Ta,still think you're losing a lot of space with having too much cupboard area.

shelves high and below are the way to go,the paint gan go on high shelves and leave you some ground pace....you need a layout man to give ya the max outta that workshop.


----------



## ByronBlack (7 Jun 2010)

Nicely organised Karl, you have crammed a lot of machinery in that space without it looking to cramped, you've done well there.

How do you find Record Router Table - I've made do with a couple of home built ones, and never been impressed with my efforts and have often wondered what these ones are like and whether they are worth it?


----------



## superunknown (7 Jun 2010)

What make is the spindle moulder you have? It looks a nice compact machine.


----------



## matt (7 Jun 2010)

Karl":1vr5l9bu said:


> The white cupboards store my secret passion, but I will be doing a separate post on that in a few days time. Keep watching......



:?


----------



## ByronBlack (7 Jun 2010)

Karl":3qzoayze said:


> The white cupboards store my secret passion, but I will be doing a separate post on that in a few days time. Keep watching......



Amateur taxidermy?


----------



## woodbloke (7 Jun 2010)

Bit different to a couple of years ago...lots more heavy machinery - Rob


----------



## Karl (7 Jun 2010)

matt":xjn5an7v said:


> Karl":xjn5an7v said:
> 
> 
> > The white cupboards store my secret passion, but I will be doing a separate post on that in a few days time. Keep watching......
> ...



Matt - sorry, I thought you were referring to the earlier post.

I've only found one picture of what used to be in the cabinet







Cheers

Karl


----------



## matt (7 Jun 2010)

Phwooooooar!


----------



## woodbloke (7 Jun 2010)

Karl":3o3fti9y said:


> I've only found one picture of what used to be in the cabinet
> 
> 
> 
> ...


So what's in it now...my guess is it's full of Holtey's  - Rob


----------



## Karl (7 Jun 2010)

BB - the Record router table is great, but it takes up a lot of space. I was going to build a table into the side extension of the t/s, but I couldn't be bothered in the end. I am going to build an enclosed cabinet for the r/t and do away with the open base - this should give extra bit storage, and cut down on noise.

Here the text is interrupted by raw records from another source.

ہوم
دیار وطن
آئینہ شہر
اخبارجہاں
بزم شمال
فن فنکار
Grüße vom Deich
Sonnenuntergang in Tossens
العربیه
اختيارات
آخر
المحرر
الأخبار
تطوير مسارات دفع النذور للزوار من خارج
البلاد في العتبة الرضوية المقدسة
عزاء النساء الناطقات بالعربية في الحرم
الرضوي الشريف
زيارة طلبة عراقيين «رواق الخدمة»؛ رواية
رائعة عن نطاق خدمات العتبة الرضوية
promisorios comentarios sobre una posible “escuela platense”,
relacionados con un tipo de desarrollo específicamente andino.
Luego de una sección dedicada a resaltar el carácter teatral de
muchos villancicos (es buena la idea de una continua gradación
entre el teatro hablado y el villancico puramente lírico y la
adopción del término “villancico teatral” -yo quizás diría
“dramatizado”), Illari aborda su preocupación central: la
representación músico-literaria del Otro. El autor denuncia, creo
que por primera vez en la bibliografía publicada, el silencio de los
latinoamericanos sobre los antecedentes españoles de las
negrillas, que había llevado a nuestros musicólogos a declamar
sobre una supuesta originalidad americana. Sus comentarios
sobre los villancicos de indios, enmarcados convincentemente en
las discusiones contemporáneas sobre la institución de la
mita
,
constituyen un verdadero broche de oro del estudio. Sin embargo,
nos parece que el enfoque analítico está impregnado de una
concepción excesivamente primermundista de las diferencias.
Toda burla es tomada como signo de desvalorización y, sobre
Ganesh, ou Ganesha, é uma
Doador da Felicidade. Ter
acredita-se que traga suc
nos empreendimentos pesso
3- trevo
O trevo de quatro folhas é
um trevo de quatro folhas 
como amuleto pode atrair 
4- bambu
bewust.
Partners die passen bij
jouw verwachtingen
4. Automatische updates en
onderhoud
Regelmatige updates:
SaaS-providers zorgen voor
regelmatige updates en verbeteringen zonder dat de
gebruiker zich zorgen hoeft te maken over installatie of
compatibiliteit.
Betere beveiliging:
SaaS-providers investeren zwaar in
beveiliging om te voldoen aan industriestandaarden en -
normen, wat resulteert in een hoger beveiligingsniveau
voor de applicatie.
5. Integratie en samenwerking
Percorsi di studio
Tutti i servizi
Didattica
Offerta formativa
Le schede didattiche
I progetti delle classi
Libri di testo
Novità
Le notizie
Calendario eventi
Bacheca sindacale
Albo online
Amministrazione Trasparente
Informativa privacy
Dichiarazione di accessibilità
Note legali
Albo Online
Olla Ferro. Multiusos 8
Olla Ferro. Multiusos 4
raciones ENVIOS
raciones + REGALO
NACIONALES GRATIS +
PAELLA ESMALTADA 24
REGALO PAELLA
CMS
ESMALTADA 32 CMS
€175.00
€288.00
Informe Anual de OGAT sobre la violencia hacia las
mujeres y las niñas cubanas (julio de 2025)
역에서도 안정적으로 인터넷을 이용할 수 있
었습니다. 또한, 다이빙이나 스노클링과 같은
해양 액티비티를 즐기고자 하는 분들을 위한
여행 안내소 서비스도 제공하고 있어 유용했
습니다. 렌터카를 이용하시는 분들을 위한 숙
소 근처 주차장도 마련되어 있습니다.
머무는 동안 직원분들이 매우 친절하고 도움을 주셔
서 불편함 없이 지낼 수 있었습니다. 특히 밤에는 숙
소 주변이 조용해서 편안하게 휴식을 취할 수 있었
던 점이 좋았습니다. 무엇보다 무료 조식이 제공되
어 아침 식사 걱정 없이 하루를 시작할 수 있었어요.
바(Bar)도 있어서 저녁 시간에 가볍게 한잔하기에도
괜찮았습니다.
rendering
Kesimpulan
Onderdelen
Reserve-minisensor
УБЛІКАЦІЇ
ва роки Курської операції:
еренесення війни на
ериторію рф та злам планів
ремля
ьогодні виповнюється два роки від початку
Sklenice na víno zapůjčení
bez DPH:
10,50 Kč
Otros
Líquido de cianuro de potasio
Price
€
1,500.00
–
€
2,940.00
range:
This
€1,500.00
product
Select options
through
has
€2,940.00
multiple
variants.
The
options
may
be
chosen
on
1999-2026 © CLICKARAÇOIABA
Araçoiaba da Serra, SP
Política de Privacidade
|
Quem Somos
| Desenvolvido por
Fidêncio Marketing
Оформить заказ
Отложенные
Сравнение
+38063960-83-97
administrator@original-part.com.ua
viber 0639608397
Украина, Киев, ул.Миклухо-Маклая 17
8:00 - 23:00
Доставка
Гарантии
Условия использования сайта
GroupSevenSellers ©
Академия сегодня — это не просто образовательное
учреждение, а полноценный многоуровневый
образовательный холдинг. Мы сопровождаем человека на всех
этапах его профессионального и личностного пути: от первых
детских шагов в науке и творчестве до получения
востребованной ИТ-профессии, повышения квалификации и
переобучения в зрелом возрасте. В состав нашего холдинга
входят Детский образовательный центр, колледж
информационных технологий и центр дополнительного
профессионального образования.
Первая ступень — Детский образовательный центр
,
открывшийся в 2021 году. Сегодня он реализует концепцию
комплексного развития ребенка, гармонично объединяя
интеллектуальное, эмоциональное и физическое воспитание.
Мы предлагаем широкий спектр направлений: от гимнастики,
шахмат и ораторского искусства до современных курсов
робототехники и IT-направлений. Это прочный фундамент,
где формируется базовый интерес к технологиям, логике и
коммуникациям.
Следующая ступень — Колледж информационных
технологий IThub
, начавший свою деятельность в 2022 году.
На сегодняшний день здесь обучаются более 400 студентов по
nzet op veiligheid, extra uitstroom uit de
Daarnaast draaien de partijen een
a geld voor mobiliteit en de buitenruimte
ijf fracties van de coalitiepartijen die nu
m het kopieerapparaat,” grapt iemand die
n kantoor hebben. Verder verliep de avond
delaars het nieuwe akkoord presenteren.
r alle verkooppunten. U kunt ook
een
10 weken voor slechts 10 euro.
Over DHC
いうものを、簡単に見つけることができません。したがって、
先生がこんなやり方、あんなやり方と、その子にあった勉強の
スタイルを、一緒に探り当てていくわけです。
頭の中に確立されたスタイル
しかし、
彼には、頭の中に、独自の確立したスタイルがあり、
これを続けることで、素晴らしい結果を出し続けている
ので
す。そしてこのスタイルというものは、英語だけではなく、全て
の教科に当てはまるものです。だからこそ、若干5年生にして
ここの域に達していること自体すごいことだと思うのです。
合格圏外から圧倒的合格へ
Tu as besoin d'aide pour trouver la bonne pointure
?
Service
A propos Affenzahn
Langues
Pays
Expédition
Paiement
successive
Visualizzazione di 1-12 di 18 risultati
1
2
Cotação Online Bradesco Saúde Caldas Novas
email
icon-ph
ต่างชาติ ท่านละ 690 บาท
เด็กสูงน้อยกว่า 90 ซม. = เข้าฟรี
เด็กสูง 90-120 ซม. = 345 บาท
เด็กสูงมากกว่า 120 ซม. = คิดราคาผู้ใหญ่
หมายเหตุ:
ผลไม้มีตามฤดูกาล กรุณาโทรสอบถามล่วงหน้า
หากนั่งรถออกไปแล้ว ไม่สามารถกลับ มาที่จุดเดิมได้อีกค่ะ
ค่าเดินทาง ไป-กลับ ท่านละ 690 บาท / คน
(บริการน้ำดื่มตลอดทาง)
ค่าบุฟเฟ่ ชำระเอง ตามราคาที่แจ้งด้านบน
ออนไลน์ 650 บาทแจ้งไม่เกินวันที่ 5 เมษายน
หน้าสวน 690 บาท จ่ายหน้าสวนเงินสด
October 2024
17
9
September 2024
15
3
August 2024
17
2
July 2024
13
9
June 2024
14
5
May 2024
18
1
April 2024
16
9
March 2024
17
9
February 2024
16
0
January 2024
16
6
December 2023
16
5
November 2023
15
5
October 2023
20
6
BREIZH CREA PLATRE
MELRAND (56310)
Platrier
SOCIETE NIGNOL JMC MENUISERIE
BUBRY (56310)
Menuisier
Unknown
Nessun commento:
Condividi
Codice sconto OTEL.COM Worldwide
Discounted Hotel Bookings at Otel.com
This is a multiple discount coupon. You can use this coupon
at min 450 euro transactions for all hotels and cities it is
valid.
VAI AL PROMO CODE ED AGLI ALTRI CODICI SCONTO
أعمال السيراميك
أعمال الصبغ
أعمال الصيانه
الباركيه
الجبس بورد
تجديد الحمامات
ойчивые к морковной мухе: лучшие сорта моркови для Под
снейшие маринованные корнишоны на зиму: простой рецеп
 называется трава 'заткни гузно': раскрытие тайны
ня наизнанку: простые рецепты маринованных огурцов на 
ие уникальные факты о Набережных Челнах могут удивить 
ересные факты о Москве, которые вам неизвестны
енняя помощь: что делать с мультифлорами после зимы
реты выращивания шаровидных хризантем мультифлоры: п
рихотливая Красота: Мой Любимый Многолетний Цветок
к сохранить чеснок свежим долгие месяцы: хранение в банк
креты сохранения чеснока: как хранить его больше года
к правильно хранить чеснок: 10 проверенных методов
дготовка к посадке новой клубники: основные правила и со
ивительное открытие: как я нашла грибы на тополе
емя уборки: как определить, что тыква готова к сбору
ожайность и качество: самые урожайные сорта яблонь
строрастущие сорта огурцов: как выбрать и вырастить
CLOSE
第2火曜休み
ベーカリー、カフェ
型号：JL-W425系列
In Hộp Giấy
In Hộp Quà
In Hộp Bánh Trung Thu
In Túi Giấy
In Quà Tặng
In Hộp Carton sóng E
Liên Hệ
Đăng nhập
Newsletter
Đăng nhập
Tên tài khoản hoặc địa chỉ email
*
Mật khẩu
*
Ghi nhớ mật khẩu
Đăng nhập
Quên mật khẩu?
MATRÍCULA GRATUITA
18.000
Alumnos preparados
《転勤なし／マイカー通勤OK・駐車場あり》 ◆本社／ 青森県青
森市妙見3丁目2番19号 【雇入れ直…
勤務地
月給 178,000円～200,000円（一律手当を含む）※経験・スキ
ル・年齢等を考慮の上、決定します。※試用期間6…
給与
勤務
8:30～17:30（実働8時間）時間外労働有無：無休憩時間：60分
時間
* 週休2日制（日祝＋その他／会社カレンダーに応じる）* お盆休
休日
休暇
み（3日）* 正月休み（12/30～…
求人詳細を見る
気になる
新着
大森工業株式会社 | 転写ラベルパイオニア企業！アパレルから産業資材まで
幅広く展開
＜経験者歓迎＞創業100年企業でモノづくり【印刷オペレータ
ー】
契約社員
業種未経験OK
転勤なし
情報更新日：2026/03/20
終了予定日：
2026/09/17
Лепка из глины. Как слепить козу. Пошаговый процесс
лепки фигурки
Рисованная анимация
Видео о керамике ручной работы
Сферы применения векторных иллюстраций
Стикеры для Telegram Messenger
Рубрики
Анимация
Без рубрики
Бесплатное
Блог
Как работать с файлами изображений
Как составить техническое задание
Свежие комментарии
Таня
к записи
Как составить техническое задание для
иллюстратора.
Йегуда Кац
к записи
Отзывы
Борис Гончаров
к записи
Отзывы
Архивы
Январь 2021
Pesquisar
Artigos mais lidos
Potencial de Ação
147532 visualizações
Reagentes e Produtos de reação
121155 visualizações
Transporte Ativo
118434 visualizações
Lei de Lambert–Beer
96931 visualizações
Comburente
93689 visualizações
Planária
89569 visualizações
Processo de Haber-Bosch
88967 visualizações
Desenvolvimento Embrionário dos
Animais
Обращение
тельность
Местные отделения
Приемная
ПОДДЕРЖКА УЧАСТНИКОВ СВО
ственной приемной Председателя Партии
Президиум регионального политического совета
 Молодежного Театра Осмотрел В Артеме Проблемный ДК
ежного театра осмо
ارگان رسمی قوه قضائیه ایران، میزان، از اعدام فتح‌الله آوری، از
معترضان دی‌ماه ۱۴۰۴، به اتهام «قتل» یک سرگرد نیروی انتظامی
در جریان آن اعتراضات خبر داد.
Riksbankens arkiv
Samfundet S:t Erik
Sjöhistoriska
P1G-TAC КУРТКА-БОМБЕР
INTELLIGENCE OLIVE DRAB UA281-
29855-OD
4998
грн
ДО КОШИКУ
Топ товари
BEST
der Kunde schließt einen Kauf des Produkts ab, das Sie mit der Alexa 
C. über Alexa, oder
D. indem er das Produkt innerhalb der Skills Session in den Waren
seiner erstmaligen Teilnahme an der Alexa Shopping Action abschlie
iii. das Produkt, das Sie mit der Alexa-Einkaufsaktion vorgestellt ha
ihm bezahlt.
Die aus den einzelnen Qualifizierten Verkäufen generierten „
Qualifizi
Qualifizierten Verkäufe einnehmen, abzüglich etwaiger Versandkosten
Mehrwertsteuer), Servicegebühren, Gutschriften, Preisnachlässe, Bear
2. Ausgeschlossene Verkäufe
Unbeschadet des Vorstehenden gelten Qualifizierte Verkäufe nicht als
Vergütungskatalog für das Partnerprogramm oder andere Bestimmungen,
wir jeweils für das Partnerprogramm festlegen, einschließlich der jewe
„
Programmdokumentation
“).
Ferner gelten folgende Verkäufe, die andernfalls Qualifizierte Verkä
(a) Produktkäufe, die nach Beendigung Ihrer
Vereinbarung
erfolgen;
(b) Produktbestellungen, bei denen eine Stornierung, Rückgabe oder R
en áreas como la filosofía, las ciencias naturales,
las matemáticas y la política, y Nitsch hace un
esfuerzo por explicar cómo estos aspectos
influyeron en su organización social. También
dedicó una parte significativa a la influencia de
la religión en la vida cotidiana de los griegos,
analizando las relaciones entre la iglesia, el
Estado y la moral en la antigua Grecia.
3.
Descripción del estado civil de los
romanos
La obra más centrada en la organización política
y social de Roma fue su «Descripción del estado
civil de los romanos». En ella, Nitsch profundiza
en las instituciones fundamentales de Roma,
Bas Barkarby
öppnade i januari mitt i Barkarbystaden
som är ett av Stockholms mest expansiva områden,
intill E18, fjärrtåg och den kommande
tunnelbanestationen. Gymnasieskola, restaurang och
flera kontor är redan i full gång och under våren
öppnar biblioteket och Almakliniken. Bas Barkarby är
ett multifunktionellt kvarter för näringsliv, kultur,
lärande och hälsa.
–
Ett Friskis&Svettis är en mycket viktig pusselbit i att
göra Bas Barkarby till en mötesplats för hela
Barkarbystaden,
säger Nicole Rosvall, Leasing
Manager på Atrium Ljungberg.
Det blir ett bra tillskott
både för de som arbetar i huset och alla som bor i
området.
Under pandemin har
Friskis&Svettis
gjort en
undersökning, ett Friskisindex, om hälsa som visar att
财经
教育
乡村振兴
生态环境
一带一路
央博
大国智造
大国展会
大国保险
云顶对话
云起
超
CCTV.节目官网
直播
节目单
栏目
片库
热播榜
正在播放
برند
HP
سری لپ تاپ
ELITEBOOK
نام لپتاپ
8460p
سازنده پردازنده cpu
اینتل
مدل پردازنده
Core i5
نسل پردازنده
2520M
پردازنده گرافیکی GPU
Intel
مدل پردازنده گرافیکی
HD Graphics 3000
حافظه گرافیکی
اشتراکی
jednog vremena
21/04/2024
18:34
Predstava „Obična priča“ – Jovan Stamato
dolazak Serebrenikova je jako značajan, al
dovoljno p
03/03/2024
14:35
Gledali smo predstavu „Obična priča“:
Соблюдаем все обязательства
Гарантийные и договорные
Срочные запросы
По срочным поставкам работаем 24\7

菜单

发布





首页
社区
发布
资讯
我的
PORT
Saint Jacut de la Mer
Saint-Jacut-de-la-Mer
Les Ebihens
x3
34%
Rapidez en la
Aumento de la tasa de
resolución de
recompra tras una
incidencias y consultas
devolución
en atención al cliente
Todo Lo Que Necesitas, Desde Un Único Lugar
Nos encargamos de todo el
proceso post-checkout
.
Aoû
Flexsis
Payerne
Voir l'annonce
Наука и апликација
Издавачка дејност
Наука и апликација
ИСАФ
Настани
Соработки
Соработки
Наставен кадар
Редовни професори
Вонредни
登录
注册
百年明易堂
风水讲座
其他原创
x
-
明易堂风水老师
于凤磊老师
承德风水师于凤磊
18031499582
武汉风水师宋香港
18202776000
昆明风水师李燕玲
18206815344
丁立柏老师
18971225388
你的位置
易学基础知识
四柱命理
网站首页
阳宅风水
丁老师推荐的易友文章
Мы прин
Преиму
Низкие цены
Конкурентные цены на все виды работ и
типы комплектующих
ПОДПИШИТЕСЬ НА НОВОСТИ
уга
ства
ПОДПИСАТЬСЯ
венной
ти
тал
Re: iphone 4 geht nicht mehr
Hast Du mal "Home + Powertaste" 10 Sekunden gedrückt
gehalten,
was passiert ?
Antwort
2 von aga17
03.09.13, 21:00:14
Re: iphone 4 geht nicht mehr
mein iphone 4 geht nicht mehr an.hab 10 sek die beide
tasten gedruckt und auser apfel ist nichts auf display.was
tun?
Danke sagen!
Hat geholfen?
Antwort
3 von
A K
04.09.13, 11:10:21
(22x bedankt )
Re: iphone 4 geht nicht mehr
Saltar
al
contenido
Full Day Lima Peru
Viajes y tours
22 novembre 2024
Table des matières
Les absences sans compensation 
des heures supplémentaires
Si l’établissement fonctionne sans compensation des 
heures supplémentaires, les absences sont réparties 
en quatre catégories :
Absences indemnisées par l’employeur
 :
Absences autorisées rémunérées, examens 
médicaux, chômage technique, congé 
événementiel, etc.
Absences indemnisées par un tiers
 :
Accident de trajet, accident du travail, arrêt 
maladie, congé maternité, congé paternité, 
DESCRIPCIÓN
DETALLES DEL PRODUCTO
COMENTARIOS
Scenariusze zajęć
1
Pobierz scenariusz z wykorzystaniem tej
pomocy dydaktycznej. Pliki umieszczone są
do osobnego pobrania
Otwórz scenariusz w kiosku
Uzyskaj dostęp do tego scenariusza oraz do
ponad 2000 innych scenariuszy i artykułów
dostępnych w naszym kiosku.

Superunknown - the SM is a Fox.

Rob - Sorry, no Holteys. As for the additional cast iron, check out my signature line......

Cheers

Karl


----------



## Ironballs (7 Jun 2010)

It's an anvil


----------



## OPJ (8 Jun 2010)

Not bad, Karl. Still much better organised than my workshop.  :wink:

I assume you don't do many large, fitted units? I can't see where you'd find the space to dry-assemble them.

Do you lose much time having to drag machines out to use them? It looks as though you they're all reasonably laid out so that, for example, you don't have to move anything else to get to your table saw?


----------



## adzeman (8 Jun 2010)

One o the best garage workshops Ive seen. Certainly better than the one I used to have in the old house.

I took the metal door off and replaced with a three paneled folding door. The right hand one opened inwards. The centre door folded back on to the left hand which opened outwards. This made the garage secure and was tested by the local scroats and stood up.


----------



## Karl (8 Jun 2010)

OPJ":22ddzv60 said:


> I assume you don't do many large, fitted units? I can't see where you'd find the space to dry-assemble them.



That's what the conservatory is for!



OPJ":22ddzv60 said:


> Do you lose much time having to drag machines out to use them? It looks as though you they're all reasonably laid out so that, for example, you don't have to move anything else to get to your table saw?



Don't really lose much time. Pretty much any machine can be wheeled into position, set-up and d/x connected in a couple of minutes. Do the job you need, then a couple of minutes to put it back. So if, for example, you've got a batch of work to do on the SM, adding 5 mins for wheeling it in and out of position isn't a big deal. 

It's all about trade-offs. If you want to have that many tools in such a small space you have to keep the 'shop tidy or you grind to a halt. 

Cheers

Karl


----------